## Required action
The entries below must be returned exactly as they stand.
(Supplied data begins)
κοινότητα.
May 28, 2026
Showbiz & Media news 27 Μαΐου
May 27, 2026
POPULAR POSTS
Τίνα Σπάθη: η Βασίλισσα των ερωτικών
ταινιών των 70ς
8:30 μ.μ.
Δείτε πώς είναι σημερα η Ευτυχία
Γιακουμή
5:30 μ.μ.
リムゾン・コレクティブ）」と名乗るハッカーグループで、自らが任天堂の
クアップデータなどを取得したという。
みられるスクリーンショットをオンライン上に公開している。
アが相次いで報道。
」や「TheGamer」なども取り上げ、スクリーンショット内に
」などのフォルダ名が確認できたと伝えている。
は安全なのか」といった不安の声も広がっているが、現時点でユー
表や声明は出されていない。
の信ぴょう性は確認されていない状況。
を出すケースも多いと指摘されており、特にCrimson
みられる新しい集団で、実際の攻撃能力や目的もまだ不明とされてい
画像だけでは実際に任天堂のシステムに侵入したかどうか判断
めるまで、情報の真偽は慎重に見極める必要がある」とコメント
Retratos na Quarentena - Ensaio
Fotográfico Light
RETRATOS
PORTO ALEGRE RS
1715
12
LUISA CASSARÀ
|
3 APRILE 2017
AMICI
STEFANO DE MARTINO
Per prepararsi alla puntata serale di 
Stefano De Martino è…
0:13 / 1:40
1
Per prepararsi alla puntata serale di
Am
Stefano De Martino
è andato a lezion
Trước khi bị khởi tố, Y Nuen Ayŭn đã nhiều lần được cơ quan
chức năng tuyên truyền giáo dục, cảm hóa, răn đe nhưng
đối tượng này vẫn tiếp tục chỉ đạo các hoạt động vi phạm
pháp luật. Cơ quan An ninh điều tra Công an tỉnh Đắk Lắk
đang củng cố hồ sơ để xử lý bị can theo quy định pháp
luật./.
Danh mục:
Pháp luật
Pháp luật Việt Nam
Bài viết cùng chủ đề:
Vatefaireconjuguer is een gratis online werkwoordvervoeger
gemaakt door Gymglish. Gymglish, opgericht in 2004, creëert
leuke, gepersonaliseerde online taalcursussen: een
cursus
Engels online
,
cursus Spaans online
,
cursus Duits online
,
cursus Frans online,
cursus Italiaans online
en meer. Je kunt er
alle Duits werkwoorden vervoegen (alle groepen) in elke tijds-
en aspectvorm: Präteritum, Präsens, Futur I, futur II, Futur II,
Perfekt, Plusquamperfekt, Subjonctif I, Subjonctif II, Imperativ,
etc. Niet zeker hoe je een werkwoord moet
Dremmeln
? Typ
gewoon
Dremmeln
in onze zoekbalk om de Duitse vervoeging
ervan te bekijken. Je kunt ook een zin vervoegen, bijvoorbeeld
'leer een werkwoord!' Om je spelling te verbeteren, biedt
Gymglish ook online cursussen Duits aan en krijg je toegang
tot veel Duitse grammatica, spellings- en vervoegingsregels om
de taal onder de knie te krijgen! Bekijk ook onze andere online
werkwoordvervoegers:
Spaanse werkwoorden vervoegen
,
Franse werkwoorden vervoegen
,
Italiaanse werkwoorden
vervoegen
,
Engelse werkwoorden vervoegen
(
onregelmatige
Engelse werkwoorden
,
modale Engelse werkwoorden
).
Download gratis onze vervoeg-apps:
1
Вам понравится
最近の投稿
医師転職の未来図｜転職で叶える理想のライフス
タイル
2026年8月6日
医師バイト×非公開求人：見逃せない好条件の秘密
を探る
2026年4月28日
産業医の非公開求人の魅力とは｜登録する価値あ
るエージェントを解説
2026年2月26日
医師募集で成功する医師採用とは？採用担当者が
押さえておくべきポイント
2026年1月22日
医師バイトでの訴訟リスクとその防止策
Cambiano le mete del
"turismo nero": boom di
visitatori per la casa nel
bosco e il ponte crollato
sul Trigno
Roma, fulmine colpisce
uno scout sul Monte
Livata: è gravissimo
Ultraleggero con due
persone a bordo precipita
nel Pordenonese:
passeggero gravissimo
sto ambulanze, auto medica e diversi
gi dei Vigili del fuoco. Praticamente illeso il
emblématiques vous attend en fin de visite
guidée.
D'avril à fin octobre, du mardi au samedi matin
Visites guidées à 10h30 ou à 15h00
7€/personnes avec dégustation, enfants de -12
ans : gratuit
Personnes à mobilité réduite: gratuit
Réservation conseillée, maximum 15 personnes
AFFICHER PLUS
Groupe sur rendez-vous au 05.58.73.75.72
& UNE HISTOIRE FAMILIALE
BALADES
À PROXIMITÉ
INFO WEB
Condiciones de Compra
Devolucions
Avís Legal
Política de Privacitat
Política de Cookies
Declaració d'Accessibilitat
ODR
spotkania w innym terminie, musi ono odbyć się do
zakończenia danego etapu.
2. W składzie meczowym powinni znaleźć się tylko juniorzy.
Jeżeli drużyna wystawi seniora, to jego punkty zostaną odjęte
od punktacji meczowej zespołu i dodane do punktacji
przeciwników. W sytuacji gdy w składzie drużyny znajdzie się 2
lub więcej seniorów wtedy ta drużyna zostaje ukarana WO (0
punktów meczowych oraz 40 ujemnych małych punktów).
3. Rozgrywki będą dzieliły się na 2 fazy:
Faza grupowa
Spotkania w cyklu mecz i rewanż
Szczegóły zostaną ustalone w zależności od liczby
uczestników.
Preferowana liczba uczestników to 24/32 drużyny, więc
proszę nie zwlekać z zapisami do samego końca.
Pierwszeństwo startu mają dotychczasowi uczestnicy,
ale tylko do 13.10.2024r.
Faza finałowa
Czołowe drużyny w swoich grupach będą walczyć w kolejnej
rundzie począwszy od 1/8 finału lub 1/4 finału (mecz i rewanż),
(Supplied data ends)
## Result
κοινότητα.
May 28, 2026
Showbiz & Media news 27 Μαΐου
May 27, 2026
POPULAR POSTS
Τίνα Σπάθη: η Βασίλισσα των ερωτικών
ταινιών των 70ς
8:30 μ.μ.
Δείτε πώς είναι σημερα η Ευτυχία
Γιακουμή
5:30 μ.μ.
リムゾン・コレクティブ）」と名乗るハッカーグループで、自らが任天堂の
クアップデータなどを取得したという。
みられるスクリーンショットをオンライン上に公開している。
アが相次いで報道。
」や「TheGamer」なども取り上げ、スクリーンショット内に
」などのフォルダ名が確認できたと伝えている。
は安全なのか」といった不安の声も広がっているが、現時点でユー
表や声明は出されていない。
の信ぴょう性は確認されていない状況。
を出すケースも多いと指摘されており、特にCrimson
みられる新しい集団で、実際の攻撃能力や目的もまだ不明とされてい
画像だけでは実際に任天堂のシステムに侵入したかどうか判断
めるまで、情報の真偽は慎重に見極める必要がある」とコメント
Retratos na Quarentena - Ensaio
Fotográfico Light
RETRATOS
PORTO ALEGRE RS
1715
12
LUISA CASSARÀ
|
3 APRILE 2017
AMICI
STEFANO DE MARTINO
Per prepararsi alla puntata serale di 
Stefano De Martino è…
0:13 / 1:40
1
Per prepararsi alla puntata serale di
Am
Stefano De Martino
è andato a lezion
Trước khi bị khởi tố, Y Nuen Ayŭn đã nhiều lần được cơ quan
chức năng tuyên truyền giáo dục, cảm hóa, răn đe nhưng
đối tượng này vẫn tiếp tục chỉ đạo các hoạt động vi phạm
pháp luật. Cơ quan An ninh điều tra Công an tỉnh Đắk Lắk
đang củng cố hồ sơ để xử lý bị can theo quy định pháp
luật./.
Danh mục:
Pháp luật
Pháp luật Việt Nam
Bài viết cùng chủ đề:
Vatefaireconjuguer is een gratis online werkwoordvervoeger
gemaakt door Gymglish. Gymglish, opgericht in 2004, creëert
leuke, gepersonaliseerde online taalcursussen: een
cursus
Engels online
,
cursus Spaans online
,
cursus Duits online
,
cursus Frans online,
cursus Italiaans online
en meer. Je kunt er
alle Duits werkwoorden vervoegen (alle groepen) in elke tijds-
en aspectvorm: Präteritum, Präsens, Futur I, futur II, Futur II,
Perfekt, Plusquamperfekt, Subjonctif I, Subjonctif II, Imperativ,
etc. Niet zeker hoe je een werkwoord moet
Dremmeln
? Typ
gewoon
Dremmeln
in onze zoekbalk om de Duitse vervoeging
ervan te bekijken. Je kunt ook een zin vervoegen, bijvoorbeeld
'leer een werkwoord!' Om je spelling te verbeteren, biedt
Gymglish ook online cursussen Duits aan en krijg je toegang
tot veel Duitse grammatica, spellings- en vervoegingsregels om
de taal onder de knie te krijgen! Bekijk ook onze andere online
werkwoordvervoegers:
Spaanse werkwoorden vervoegen
,
Franse werkwoorden vervoegen
,
Italiaanse werkwoorden
vervoegen
,
Engelse werkwoorden vervoegen
(
onregelmatige
Engelse werkwoorden
,
modale Engelse werkwoorden
).
Download gratis onze vervoeg-apps:
1
Вам понравится
最近の投稿
医師転職の未来図｜転職で叶える理想のライフス
タイル
2026年8月6日
医師バイト×非公開求人：見逃せない好条件の秘密
を探る
2026年4月28日
産業医の非公開求人の魅力とは｜登録する価値あ
るエージェントを解説
2026年2月26日
医師募集で成功する医師採用とは？採用担当者が
押さえておくべきポイント
2026年1月22日
医師バイトでの訴訟リスクとその防止策
Cambiano le mete del
"turismo nero": boom di
visitatori per la casa nel
bosco e il ponte crollato
sul Trigno
Roma, fulmine colpisce
uno scout sul Monte
Livata: è gravissimo
Ultraleggero con due
persone a bordo precipita
nel Pordenonese:
passeggero gravissimo
sto ambulanze, auto medica e diversi
gi dei Vigili del fuoco. Praticamente illeso il
emblématiques vous attend en fin de visite
guidée.
D'avril à fin octobre, du mardi au samedi matin
Visites guidées à 10h30 ou à 15h00
7€/personnes avec dégustation, enfants de -12
ans : gratuit
Personnes à mobilité réduite: gratuit
Réservation conseillée, maximum 15 personnes
AFFICHER PLUS
Groupe sur rendez-vous au 05.58.73.75.72
& UNE HISTOIRE FAMILIALE
BALADES
À PROXIMITÉ
INFO WEB
Condiciones de Compra
Devolucions
Avís Legal
Política de Privacitat
Política de Cookies
Declaració d'Accessibilitat
ODR
spotkania w innym terminie, musi ono odbyć się do
zakończenia danego etapu.
2. W składzie meczowym powinni znaleźć się tylko juniorzy.
Jeżeli drużyna wystawi seniora, to jego punkty zostaną odjęte
od punktacji meczowej zespołu i dodane do punktacji
przeciwników. W sytuacji gdy w składzie drużyny znajdzie się 2
lub więcej seniorów wtedy ta drużyna zostaje ukarana WO (0
punktów meczowych oraz 40 ujemnych małych punktów).
3. Rozgrywki będą dzieliły się na 2 fazy:
Faza grupowa
Spotkania w cyklu mecz i rewanż
Szczegóły zostaną ustalone w zależności od liczby
uczestników.
Preferowana liczba uczestników to 24/32 drużyny, więc
proszę nie zwlekać z zapisami do samego końca.
Pierwszeństwo startu mają dotychczasowi uczestnicy,
ale tylko do 13.10.2024r.
Faza finałowa
Czołowe drużyny w swoich grupach będą walczyć w kolejnej
rundzie począwszy od 1/8 finału lub 1/4 finału (mecz i rewanż),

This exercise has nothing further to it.